Summary: A leaked Apple document reveals how the company ranks AI responses based on six key criteria, including truthfulness, harmfulness, conciseness, and overall user satisfaction. While Apple aims to ensure its AI remains safe and helpful, its current Apple Intelligence still lags behind competitors.
Most AI systems are capable of answering basic questions you throw at them. The quality of their responses is based on a variety of factors, such as the data used to train them. However, some AI systems earn a “dangerous” label based on the way they respond. So, the question is, how do companies decide what’s a good or bad response? While we can’t speak for others, we do know what Apple thinks based on its preference ranking.

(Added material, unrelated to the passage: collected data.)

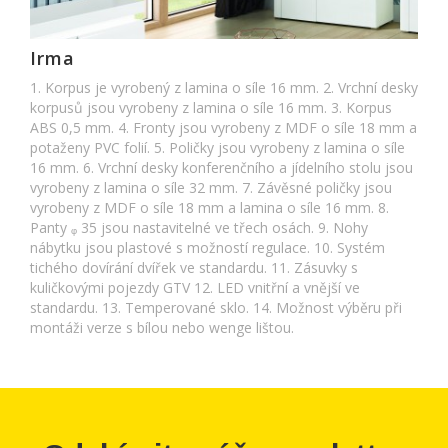
Irma
1. Korpus je vyrobený z lamina o síle 16 mm. 2. Vrchní desky
korpusů jsou vyrobeny z lamina o síle 16 mm. 3. Korpus
ABS 0,5 mm. 4. Fronty jsou vyrobeny z MDF o síle 18 mm a
potaženy PVC folií. 5. Poličky jsou vyrobeny z lamina o síle
16 mm. 6. Vrchní desky konferenčního a jídelního stolu jsou
vyrobeny z lamina o síle 32 mm. 7. Závěsné poličky jsou
vyrobeny z MDF o síle 18 mm a lamina o síle 16 mm. 8.
Panty ᵩ 35 jsou nastavitelné ve třech osách. 9. Nohy
nábytku jsou plastové s možností regulace. 10. Systém
tichého dovírání dvířek ve standardu. 11. Zásuvky s
kuličkovými pojezdy GTV 12. LED vnitřní a vnější ve
standardu. 13. Temperované sklo. 14. Možnost výběru při
montáži verze s bílou nebo wenge lištou.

Apple’s response ranking system
Danny Goodwin at Search Engine Land managed to obtain a 170-page Apple document called “Preference Ranking V3.3 Vendor.” According to Goodwin, “It lays out the system used by human reviewers to score digital assistant replies. Responses are judged on categories such as truthfulness, harmfulness, conciseness, and overall user satisfaction. The process isn’t just about checking facts. It’s designed to ensure AI-generated responses are helpful, safe, and feel natural to users.”

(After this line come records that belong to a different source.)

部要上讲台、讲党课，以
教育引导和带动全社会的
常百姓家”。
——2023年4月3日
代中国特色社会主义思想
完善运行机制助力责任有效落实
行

Goodwin doesn’t share the actual document, but he did a very comprehensive summary of the various criteria Apple uses when it comes to ranking its preference for AI responses.
According to the document, Apple has six rating categories. This consists of Following instructions, Language, Concision, Truthfulness, Harmfulness, and Satisfaction. Human reviewers base their ratings on these categories. For example, under “Following instructions,” they assess whether the digital assistant completed the task as requested.

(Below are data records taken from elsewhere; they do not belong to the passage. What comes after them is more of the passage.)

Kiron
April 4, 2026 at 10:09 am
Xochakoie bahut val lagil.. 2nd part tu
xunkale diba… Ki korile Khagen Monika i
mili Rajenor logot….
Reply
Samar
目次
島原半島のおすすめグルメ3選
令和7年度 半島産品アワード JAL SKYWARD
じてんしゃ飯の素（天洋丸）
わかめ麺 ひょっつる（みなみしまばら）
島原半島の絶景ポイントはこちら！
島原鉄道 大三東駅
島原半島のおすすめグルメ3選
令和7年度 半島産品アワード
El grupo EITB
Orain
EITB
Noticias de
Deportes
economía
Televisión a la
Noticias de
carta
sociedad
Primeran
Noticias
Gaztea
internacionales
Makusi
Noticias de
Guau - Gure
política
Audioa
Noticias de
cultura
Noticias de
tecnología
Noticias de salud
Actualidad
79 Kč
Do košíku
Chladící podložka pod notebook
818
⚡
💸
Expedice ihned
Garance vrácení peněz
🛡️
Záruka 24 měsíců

Under “Language”, reviewers not only need to consider if the digital assistant understood the request based on the user’s language, but also if it understands the cultural and regional context behind it. This includes things like idioms, units of measurement, and more.
Importance of these rankings
So, why are these rankings important? Obviously, it’s critical that companies that are looking to develop or implement AI need to consider how it will be used. We’ve seen how some poorly designed AI systems even allow users to generate malware, give instructions on making weapons, and so on.
Apple wants to avoid this kind of controversy, so it makes sense for them to have a preference ranking. That said, Apple’s AI efforts have been underwhelming, and Apple Intelligence still lags far behind the competition. Hopefully, in addition to ensuring some kind of quality control in its AI responses, Apple is also working to make sure Apple Intelligence is at least useful.